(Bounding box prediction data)
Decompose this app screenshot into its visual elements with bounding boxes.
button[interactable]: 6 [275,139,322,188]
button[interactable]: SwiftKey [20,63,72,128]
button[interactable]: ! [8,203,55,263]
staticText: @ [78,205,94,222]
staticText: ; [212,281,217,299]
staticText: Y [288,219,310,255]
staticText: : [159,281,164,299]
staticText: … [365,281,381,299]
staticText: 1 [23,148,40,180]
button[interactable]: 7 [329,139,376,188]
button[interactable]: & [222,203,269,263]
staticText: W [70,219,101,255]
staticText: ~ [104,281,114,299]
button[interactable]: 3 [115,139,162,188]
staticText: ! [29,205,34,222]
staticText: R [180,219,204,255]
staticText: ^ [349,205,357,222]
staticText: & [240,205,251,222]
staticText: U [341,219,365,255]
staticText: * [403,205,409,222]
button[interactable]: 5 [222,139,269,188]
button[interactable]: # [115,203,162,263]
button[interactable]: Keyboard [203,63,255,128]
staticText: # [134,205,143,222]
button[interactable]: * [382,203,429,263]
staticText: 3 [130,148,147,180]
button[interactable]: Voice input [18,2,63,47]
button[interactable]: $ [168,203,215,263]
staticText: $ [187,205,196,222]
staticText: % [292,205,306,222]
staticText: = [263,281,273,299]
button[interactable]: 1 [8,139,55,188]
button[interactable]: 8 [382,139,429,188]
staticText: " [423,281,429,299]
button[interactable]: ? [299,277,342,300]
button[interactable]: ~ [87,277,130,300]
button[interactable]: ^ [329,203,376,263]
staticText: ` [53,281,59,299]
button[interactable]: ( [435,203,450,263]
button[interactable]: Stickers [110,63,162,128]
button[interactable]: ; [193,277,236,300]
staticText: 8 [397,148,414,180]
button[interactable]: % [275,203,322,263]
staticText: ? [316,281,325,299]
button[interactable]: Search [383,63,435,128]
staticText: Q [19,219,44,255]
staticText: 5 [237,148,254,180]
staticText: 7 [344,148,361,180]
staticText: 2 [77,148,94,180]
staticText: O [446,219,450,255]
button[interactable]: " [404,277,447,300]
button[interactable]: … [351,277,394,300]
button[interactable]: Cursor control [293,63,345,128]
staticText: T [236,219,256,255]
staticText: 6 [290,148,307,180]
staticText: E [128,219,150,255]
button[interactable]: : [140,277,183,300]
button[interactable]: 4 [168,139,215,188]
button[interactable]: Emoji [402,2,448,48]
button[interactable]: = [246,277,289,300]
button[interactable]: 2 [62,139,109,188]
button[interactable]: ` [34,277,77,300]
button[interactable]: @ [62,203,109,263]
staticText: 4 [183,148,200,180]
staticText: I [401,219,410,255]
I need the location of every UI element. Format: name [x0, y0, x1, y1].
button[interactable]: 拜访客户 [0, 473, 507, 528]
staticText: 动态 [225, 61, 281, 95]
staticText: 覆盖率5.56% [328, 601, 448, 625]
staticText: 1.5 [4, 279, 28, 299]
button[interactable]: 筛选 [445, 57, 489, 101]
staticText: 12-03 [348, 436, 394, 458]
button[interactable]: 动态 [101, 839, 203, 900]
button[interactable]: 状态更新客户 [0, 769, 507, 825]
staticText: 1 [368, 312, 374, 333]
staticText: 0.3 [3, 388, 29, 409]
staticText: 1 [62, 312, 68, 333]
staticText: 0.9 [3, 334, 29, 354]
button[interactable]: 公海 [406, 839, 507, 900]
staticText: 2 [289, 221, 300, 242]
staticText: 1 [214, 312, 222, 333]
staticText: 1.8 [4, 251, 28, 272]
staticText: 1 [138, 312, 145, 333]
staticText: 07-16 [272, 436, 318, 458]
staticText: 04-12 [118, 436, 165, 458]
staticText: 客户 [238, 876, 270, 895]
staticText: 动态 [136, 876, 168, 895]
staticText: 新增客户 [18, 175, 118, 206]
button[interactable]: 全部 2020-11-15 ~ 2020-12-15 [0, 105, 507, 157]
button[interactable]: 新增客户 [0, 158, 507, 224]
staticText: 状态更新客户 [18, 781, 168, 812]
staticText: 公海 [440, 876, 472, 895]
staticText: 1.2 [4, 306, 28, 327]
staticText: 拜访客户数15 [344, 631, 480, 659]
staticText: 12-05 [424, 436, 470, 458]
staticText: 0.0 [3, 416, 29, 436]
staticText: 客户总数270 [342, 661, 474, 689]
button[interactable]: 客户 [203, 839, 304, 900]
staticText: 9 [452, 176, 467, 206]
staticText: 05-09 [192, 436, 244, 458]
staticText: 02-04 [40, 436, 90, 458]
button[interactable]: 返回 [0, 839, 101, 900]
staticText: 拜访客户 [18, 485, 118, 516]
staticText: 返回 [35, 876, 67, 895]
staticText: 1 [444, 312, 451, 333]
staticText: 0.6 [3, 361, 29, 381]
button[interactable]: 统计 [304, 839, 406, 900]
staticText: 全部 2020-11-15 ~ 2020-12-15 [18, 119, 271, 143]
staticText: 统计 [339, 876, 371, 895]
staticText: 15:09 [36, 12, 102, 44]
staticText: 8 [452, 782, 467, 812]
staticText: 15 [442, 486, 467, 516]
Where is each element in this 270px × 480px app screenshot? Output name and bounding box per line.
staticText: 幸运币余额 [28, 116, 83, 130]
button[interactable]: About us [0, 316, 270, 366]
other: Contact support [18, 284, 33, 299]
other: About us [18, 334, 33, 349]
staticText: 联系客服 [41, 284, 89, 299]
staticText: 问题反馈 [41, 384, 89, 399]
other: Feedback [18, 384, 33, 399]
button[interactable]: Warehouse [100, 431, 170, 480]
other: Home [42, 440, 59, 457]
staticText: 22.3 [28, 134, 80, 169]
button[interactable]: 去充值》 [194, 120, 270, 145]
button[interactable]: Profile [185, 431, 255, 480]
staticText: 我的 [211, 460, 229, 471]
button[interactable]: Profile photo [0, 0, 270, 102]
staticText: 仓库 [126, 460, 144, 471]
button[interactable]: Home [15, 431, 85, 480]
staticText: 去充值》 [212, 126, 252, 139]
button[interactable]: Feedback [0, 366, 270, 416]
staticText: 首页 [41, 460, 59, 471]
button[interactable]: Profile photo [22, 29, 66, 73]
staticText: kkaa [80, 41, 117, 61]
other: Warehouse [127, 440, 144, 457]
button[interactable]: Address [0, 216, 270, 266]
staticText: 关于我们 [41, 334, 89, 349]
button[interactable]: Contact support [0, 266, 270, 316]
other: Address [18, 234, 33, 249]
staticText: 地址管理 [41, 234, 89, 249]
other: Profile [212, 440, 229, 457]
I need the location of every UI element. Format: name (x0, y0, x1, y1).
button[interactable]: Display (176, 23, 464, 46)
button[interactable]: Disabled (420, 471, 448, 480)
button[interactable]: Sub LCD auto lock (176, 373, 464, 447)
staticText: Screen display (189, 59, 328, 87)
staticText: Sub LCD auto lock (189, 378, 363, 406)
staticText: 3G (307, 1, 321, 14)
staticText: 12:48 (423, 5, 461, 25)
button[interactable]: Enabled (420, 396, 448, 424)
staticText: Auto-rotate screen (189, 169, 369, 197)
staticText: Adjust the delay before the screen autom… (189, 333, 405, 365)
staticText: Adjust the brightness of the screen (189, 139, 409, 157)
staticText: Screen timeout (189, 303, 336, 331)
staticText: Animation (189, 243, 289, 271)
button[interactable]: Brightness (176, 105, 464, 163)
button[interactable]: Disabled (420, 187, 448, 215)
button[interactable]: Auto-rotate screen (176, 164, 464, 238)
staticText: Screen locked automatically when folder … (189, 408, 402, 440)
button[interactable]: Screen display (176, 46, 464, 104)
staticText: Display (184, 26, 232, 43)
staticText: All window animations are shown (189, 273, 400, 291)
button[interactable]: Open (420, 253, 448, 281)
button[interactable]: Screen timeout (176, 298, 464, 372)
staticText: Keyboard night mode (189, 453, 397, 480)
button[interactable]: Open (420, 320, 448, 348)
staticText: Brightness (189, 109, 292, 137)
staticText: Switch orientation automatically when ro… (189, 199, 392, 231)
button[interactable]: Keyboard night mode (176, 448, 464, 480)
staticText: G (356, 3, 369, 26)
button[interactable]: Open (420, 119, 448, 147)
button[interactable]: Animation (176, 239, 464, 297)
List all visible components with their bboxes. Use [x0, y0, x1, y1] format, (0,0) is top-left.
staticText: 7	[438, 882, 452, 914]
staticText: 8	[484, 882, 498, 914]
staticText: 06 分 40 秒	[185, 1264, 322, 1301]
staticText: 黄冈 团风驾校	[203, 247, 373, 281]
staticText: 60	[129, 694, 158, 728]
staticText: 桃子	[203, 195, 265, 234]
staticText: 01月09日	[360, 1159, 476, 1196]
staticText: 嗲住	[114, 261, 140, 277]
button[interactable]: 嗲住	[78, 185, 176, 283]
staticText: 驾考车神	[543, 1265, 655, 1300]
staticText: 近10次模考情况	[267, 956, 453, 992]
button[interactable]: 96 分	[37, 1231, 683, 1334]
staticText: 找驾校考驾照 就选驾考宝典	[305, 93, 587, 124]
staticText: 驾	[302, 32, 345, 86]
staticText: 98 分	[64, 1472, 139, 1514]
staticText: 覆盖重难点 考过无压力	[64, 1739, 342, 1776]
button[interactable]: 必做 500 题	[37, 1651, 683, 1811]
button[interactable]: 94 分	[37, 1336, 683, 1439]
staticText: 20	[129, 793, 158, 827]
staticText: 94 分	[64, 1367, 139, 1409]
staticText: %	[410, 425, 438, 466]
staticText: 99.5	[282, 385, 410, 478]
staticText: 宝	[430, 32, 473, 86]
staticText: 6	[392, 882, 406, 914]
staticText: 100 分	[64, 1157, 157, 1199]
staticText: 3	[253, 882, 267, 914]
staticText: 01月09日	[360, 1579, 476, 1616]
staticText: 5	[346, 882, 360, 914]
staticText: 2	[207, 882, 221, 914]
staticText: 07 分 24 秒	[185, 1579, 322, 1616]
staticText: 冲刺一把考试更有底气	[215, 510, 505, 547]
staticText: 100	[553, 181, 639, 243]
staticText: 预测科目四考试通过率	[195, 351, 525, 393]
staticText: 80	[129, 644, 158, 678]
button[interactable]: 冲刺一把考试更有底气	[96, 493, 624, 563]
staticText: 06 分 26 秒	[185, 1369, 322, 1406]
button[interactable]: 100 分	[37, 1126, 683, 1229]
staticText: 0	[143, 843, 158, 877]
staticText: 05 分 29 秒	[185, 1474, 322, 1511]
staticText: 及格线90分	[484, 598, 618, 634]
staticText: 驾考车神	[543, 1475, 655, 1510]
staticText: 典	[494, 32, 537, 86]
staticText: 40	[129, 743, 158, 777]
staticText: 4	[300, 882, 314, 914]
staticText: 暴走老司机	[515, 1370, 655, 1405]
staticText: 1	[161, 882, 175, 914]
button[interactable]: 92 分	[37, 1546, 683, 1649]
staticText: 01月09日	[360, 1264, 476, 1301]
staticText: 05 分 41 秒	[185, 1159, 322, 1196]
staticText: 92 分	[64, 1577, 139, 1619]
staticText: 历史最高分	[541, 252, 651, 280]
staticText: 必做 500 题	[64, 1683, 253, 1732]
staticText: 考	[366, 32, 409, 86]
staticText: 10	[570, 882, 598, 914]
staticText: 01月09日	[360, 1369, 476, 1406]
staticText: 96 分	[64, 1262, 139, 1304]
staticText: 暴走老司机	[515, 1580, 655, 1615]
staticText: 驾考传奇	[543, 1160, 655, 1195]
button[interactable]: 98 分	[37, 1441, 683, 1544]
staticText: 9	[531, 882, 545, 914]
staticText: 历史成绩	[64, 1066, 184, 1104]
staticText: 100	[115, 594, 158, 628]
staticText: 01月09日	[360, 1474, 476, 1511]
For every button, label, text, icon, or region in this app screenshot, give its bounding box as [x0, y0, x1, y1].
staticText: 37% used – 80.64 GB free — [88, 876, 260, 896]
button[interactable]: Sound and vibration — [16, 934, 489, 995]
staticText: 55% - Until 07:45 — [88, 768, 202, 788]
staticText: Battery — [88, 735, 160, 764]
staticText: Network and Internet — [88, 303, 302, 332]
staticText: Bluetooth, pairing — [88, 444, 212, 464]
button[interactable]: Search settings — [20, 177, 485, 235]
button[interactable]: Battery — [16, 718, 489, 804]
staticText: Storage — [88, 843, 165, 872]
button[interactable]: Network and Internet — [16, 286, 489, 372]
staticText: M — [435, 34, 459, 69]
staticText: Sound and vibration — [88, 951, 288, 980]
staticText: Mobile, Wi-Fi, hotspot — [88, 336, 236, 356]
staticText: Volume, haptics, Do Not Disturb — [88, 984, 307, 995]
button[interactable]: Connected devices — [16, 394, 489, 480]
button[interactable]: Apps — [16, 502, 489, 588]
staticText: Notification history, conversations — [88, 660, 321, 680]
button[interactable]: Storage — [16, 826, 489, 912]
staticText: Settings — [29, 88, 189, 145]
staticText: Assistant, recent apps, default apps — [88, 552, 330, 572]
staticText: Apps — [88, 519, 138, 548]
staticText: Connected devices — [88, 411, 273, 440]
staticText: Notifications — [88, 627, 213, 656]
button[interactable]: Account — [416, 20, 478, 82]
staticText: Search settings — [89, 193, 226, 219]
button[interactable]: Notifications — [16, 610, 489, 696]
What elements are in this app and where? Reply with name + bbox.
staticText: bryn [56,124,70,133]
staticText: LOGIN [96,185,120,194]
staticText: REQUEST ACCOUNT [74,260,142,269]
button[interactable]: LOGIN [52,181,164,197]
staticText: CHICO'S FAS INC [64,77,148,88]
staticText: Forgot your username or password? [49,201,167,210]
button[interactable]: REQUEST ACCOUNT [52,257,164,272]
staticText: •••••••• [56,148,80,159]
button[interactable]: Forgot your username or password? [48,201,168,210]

# Required work:
Among the lines above, which contain the word "Connected"? Copy every one.

# Final answer:
button[interactable]: Connected devices — [16, 394, 489, 480]
staticText: Connected devices — [88, 411, 273, 440]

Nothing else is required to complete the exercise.